In light of Nicaise, Judges do not have the authority to make a decision about whether son attends School A or School B. Instead, the judge must either grant sole decision-making authority to one parent over the area of “educational decisions” or give one parent “final say” over that area. 


The New Law Motivates Parents To Reach Agreements, Deters Court Battles


Our gut reaction: yes. Children generally thrive when both parents are involved in making major decisions regarding their care — when both parents remain invested in their child’s health and well-being. However, children suffer when parents remain engaged in continuous conflict after divorce.

The result of the new case law is arguably extreme: one of two potentially wonderful parents who simply cannot agree on a major issue will be stripped of their legal rights. But, could the rationale support decades of research that points to continuing conflict as the primary cause of psychological harm to children?

Surely, the approach will help to reduce a tremendous backlog of cases in family court. Rather than parents appearing year after year in court to have courts decide issues, now just one appearance and decision will mitigate the need for return visits. The court is attempting to solve its backlog problem. But, the court is also likely considering the new pressure placed on parents to cooperate together and reach agreements outside of court. Perhaps the court acknowledges that putting an end to incessant fighting, even at the cost of stripping a parent of their decision-making authority is actually in the better interests of children. One would think the new approach encourages parents to avoid continued fighting in court at all costs, in order to prevent losing equal rights to their children.

Maybe not so harsh after all.


Mediation Can Resolve Disputes Without Risk of Losing Legal Rights To Children

Parents are wiser than ever to enter mediation to resolve legal decision-making issues without going to court. Reaching agreement in mediation completely eliminates the risk of losing equal rights to legal decision-making authority.

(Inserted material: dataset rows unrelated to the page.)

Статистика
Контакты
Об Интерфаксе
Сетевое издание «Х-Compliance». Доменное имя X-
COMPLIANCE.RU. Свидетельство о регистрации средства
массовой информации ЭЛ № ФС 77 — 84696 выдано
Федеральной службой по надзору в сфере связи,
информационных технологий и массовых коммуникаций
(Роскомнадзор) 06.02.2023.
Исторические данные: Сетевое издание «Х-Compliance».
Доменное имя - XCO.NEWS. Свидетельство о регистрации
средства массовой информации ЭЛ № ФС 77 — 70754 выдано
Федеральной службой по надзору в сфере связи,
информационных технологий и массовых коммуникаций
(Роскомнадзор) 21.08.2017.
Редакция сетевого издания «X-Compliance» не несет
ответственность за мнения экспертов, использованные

In mediation, a neutral mediator helps parents after divorce reach mutually acceptable agreements on any issues in dispute. Parents remain in control over decisions and personalize their terms to meet both of their needs as much as possible. Professional mediators help parents develop creative agreements that both parents feel comfortable agreeing upon.

Mediation is usually very brief, successful, affordable, and focused on solving problems, rather than fighting. In a post-Nicaise world in Arizona, it may be the only savior for parents who wish to hold on to their legal rights.

We have observed the news sending shockwaves down the spines of parents within our mediation rooms. The mood visibly shifts once parents are made aware. Silence is usually followed by continued conversation in quieter and more measured tones. Will parents dig deeper to find compromise rather than face a guillotine of their parental rights?

We believe, yes.

We encourage family law attorneys, mediators, and Judges to make parents fully aware of the new normal, and inform parents about the lasting consequences of failing to reach agreements regarding their children.